■ **PROBLEM**
Count how many lines of the material below have the word "молока" and give only the number.
· · ·
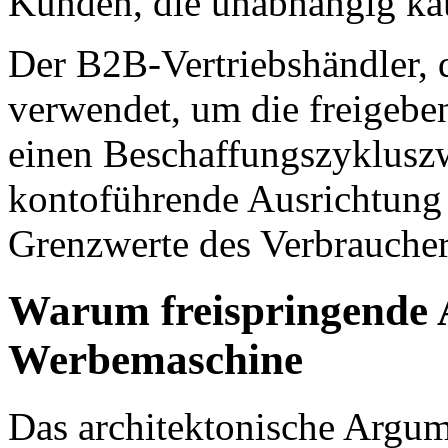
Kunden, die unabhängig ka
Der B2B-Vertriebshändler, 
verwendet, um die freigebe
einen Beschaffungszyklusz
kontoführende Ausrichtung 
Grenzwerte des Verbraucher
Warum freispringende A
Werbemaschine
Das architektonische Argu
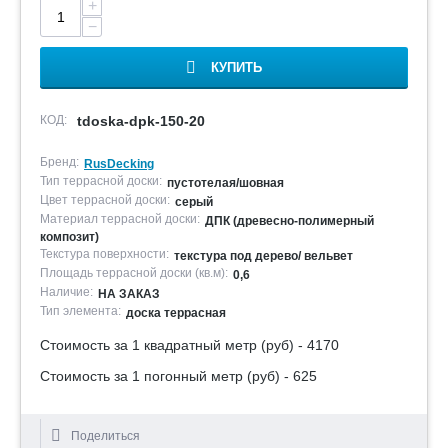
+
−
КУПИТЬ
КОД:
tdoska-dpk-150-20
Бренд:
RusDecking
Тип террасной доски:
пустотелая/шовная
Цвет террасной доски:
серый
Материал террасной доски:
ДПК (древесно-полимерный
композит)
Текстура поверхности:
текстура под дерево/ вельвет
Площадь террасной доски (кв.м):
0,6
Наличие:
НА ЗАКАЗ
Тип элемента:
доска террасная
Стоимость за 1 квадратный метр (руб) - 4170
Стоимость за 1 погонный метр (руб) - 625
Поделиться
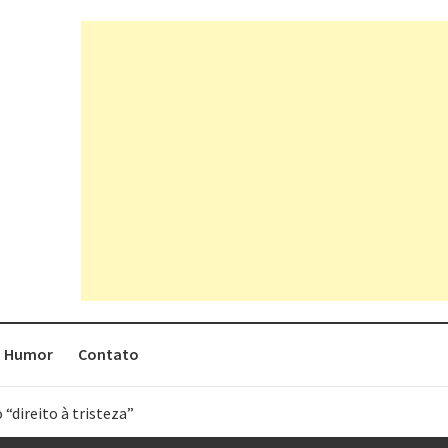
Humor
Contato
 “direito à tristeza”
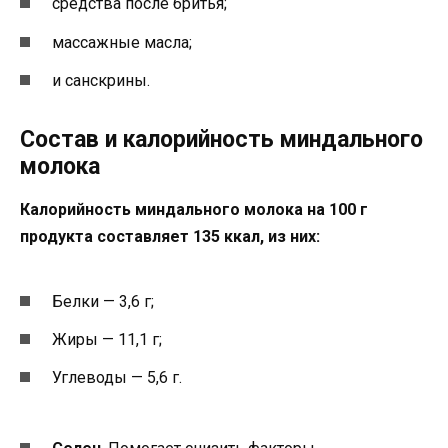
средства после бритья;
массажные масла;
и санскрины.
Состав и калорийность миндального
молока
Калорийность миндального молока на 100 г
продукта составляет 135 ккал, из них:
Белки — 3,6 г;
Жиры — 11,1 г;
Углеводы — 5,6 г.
· · ·
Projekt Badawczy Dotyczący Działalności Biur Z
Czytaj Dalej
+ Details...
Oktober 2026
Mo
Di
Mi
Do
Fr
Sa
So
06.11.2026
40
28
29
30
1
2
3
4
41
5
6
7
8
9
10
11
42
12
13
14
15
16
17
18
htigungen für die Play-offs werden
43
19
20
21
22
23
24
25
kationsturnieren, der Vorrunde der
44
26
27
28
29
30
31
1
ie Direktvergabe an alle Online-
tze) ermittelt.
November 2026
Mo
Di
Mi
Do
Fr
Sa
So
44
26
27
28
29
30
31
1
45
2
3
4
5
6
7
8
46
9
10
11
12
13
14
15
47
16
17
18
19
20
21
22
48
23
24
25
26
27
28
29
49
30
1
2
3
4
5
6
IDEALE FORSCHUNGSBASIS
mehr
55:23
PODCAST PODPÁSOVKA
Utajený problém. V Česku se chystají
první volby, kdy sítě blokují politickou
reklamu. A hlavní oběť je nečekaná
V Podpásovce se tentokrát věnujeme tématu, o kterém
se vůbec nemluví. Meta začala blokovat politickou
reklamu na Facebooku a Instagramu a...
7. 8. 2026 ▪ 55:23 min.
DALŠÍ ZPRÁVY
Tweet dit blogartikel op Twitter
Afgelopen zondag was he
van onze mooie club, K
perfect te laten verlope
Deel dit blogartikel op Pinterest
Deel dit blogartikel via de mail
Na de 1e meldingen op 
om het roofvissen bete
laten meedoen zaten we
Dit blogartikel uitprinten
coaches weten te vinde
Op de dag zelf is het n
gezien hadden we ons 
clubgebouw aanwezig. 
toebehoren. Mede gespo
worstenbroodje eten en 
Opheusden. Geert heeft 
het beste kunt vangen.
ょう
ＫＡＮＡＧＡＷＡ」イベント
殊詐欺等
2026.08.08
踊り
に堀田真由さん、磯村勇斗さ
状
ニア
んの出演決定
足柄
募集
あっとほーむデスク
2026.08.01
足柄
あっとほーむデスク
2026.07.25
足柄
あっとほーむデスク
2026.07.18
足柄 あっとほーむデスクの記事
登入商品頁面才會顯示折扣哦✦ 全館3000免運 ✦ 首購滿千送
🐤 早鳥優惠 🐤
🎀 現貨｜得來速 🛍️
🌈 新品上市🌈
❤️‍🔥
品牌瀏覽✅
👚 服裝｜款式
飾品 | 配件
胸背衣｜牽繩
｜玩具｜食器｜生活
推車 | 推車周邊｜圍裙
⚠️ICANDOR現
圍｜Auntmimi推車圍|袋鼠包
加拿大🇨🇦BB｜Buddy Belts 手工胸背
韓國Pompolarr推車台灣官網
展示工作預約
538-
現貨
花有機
· · ·
■ **SOLUTION**
2